— Data for this task —
....

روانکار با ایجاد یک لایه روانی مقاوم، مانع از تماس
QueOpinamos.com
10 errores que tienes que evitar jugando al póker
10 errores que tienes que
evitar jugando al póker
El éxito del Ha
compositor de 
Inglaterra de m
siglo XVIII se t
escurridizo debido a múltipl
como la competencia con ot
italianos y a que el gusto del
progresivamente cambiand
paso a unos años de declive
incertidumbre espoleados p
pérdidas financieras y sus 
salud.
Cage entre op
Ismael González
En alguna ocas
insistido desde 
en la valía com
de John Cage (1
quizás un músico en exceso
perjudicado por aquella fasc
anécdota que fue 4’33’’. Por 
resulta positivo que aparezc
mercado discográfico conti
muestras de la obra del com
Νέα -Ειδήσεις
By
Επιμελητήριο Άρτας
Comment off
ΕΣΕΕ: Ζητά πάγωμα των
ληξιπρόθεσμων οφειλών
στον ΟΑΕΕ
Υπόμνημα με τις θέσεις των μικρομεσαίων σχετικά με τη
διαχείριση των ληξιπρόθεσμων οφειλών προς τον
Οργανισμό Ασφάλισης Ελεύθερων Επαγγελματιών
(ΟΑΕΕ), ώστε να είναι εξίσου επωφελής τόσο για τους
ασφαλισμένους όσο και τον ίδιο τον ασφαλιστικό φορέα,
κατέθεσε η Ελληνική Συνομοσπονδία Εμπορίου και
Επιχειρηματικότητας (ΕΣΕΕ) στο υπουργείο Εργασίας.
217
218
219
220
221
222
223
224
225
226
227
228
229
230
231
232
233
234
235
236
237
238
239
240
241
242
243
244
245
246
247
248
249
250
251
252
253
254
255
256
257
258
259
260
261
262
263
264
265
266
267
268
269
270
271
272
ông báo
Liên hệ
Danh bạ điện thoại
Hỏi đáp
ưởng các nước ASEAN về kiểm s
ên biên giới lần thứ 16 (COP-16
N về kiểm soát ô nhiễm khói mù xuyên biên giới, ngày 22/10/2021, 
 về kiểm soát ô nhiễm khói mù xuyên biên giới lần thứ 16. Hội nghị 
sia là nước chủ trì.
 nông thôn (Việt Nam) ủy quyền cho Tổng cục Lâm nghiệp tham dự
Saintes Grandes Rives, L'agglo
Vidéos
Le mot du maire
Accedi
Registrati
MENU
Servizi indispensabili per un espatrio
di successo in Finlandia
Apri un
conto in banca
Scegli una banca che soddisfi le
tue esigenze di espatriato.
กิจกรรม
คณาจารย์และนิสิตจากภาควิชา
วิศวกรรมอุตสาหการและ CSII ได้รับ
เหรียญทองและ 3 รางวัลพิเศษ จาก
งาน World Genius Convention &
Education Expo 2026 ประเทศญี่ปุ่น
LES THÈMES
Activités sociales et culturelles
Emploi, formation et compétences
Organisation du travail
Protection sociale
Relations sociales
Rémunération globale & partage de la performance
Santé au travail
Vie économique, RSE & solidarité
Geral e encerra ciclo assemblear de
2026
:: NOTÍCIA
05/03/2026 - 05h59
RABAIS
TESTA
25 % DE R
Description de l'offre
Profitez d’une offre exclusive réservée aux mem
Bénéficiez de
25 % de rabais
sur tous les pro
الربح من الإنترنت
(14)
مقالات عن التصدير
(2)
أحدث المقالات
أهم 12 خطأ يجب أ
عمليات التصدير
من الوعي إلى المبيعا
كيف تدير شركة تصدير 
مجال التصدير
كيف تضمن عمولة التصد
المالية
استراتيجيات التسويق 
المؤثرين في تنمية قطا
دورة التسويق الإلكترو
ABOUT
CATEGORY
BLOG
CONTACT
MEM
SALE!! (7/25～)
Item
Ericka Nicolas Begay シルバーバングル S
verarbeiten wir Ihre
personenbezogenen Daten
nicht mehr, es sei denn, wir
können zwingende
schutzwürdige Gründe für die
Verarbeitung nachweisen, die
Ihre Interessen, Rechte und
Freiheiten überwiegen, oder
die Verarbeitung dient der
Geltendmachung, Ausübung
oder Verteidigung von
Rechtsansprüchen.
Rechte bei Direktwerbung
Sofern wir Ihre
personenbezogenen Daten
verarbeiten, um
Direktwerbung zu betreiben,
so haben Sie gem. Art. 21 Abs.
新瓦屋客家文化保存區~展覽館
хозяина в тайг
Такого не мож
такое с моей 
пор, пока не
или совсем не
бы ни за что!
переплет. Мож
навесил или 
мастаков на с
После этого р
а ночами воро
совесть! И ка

....

— Activity —
Could you give the records above again, exactly and in full?

— Solution for this task —
روانکار با ایجاد یک لایه روانی مقاوم، مانع از تماس
QueOpinamos.com
10 errores que tienes que evitar jugando al póker
10 errores que tienes que
evitar jugando al póker
El éxito del Ha
compositor de 
Inglaterra de m
siglo XVIII se t
escurridizo debido a múltipl
como la competencia con ot
italianos y a que el gusto del
progresivamente cambiand
paso a unos años de declive
incertidumbre espoleados p
pérdidas financieras y sus 
salud.
Cage entre op
Ismael González
En alguna ocas
insistido desde 
en la valía com
de John Cage (1
quizás un músico en exceso
perjudicado por aquella fasc
anécdota que fue 4’33’’. Por 
resulta positivo que aparezc
mercado discográfico conti
muestras de la obra del com
Νέα -Ειδήσεις
By
Επιμελητήριο Άρτας
Comment off
ΕΣΕΕ: Ζητά πάγωμα των
ληξιπρόθεσμων οφειλών
στον ΟΑΕΕ
Υπόμνημα με τις θέσεις των μικρομεσαίων σχετικά με τη
διαχείριση των ληξιπρόθεσμων οφειλών προς τον
Οργανισμό Ασφάλισης Ελεύθερων Επαγγελματιών
(ΟΑΕΕ), ώστε να είναι εξίσου επωφελής τόσο για τους
ασφαλισμένους όσο και τον ίδιο τον ασφαλιστικό φορέα,
κατέθεσε η Ελληνική Συνομοσπονδία Εμπορίου και
Επιχειρηματικότητας (ΕΣΕΕ) στο υπουργείο Εργασίας.
217
218
219
220
221
222
223
224
225
226
227
228
229
230
231
232
233
234
235
236
237
238
239
240
241
242
243
244
245
246
247
248
249
250
251
252
253
254
255
256
257
258
259
260
261
262
263
264
265
266
267
268
269
270
271
272
ông báo
Liên hệ
Danh bạ điện thoại
Hỏi đáp
ưởng các nước ASEAN về kiểm s
ên biên giới lần thứ 16 (COP-16
N về kiểm soát ô nhiễm khói mù xuyên biên giới, ngày 22/10/2021, 
 về kiểm soát ô nhiễm khói mù xuyên biên giới lần thứ 16. Hội nghị 
sia là nước chủ trì.
 nông thôn (Việt Nam) ủy quyền cho Tổng cục Lâm nghiệp tham dự
Saintes Grandes Rives, L'agglo
Vidéos
Le mot du maire
Accedi
Registrati
MENU
Servizi indispensabili per un espatrio
di successo in Finlandia
Apri un
conto in banca
Scegli una banca che soddisfi le
tue esigenze di espatriato.
กิจกรรม
คณาจารย์และนิสิตจากภาควิชา
วิศวกรรมอุตสาหการและ CSII ได้รับ
เหรียญทองและ 3 รางวัลพิเศษ จาก
งาน World Genius Convention &
Education Expo 2026 ประเทศญี่ปุ่น
LES THÈMES
Activités sociales et culturelles
Emploi, formation et compétences
Organisation du travail
Protection sociale
Relations sociales
Rémunération globale & partage de la performance
Santé au travail
Vie économique, RSE & solidarité
Geral e encerra ciclo assemblear de
2026
:: NOTÍCIA
05/03/2026 - 05h59
RABAIS
TESTA
25 % DE R
Description de l'offre
Profitez d’une offre exclusive réservée aux mem
Bénéficiez de
25 % de rabais
sur tous les pro
الربح من الإنترنت
(14)
مقالات عن التصدير
(2)
أحدث المقالات
أهم 12 خطأ يجب أ
عمليات التصدير
من الوعي إلى المبيعا
كيف تدير شركة تصدير 
مجال التصدير
كيف تضمن عمولة التصد
المالية
استراتيجيات التسويق 
المؤثرين في تنمية قطا
دورة التسويق الإلكترو
ABOUT
CATEGORY
BLOG
CONTACT
MEM
SALE!! (7/25～)
Item
Ericka Nicolas Begay シルバーバングル S
verarbeiten wir Ihre
personenbezogenen Daten
nicht mehr, es sei denn, wir
können zwingende
schutzwürdige Gründe für die
Verarbeitung nachweisen, die
Ihre Interessen, Rechte und
Freiheiten überwiegen, oder
die Verarbeitung dient der
Geltendmachung, Ausübung
oder Verteidigung von
Rechtsansprüchen.
Rechte bei Direktwerbung
Sofern wir Ihre
personenbezogenen Daten
verarbeiten, um
Direktwerbung zu betreiben,
so haben Sie gem. Art. 21 Abs.
新瓦屋客家文化保存區~展覽館
хозяина в тайг
Такого не мож
такое с моей 
пор, пока не
или совсем не
бы ни за что!
переплет. Мож
навесил или 
мастаков на с
После этого р
а ночами воро
совесть! И ка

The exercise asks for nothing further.